If only those opposite stood up for workers as our members have today in question time, if only they understood and acted on the legitimate anxiety that exists in all of our neighbourhoods right around Australia, and if only they grasped that, in a recession as deep and damaging as this one, this House's first responsibility is to ensure that nobody is left out and left behind by government. Our responsibility is to try and step in and to provide some job security, while the private sector is not yet galloping as we'd like it to, and ensure that we don't sacrifice people to this recession by allowing this spike in unemployment to solidify and to concentrate in communities like mine and many others, and to cascade down through the generations.

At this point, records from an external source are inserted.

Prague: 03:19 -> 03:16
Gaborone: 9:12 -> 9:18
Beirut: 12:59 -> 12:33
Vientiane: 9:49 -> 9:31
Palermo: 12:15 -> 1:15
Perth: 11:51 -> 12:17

But that's precisely what this government is inviting by getting JobKeeper wrong by cutting it while unemployment's rising; by getting JobSeeker wrong by cutting it before the economy is ready; and now by getting JobMaker hiring credits wrong as well.

It says everything that you need to know about those opposite that they are digging in now to prevent us ensuring that employers don't sack workers over 35 in order to replace them with younger and cheaper workers. They didn't dig in on pandemic leave and they didn't dig in on all these things that would have been crucial during this pandemic, but they'll dig in to make sure that there is an incentive to sack workers and they won't step in to prevent that happening. As the member for Gorton said in his contribution, all along we've tried to be open minded about hiring credits for younger workers. We've tried to be constructive. We've tried to help the government get it right. We've been conscious all along that, on earlier occasions—the Restart Program for workers who are over 50, for example—they've got some of these labour market programs horribly wrong, and we genuinely want to prevent that happening. The Restart Program was horribly undersubscribed, and people were out of work three months after they participated in the scheme. We want to avoid that.

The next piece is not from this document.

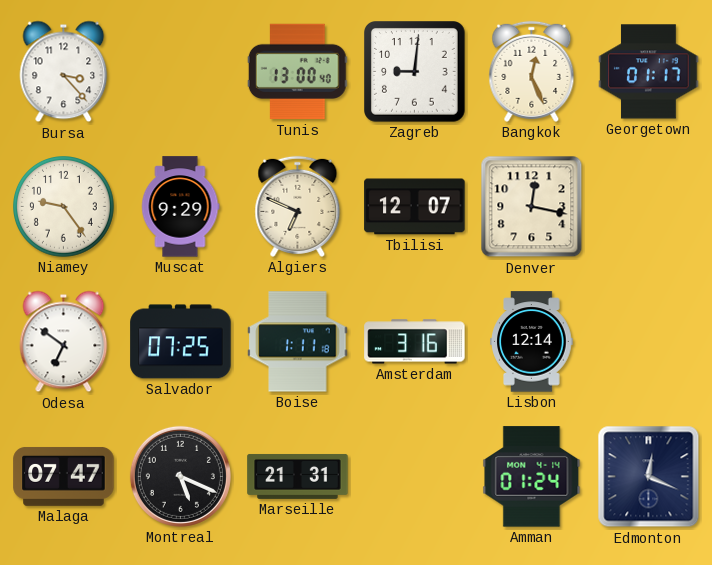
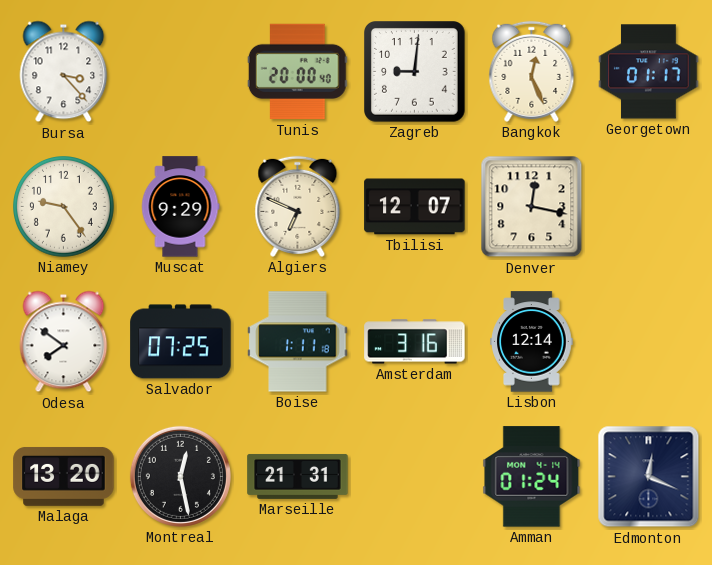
Tunis: 13:00 -> 20:00
Odesa: 6:51 -> 7:51
Malaga: 07:47 -> 13:20
Montreal: 5:19 -> 12:28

We've said all along that we've got at least three concerns with this. We've said that more like 45,000 workers will be supported rather than the 450,000 the Treasurer wrongly claimed again today. We've said that 928,000 workers on unemployment benefits over 35 are excluded from this program, while not getting the tax cuts and having JobKeeper cut—all of these things at once. And we haven't been convinced that enough has been done to prevent the sacking of those workers who are over 35 years old. What the government's refusal to accept those sensible amendments that we have moved really means is that this is no longer an accidental consequence of this legislation; this is a deliberate consequence of this legislation. No spin or marketing can obscure that fact or this fact: that this government mouths focus group platitudes about job security while the decisions that they take actually undermine job security. They say again and again that this government has people's back. Today they say to the workers who are over 35 in this country that they are going to stab them in the back with this refusal to support our amendments. We will fight for those workers, their family and their jobs. We are the party of those who work, those who want to work and those who are left out and left behind in this recession.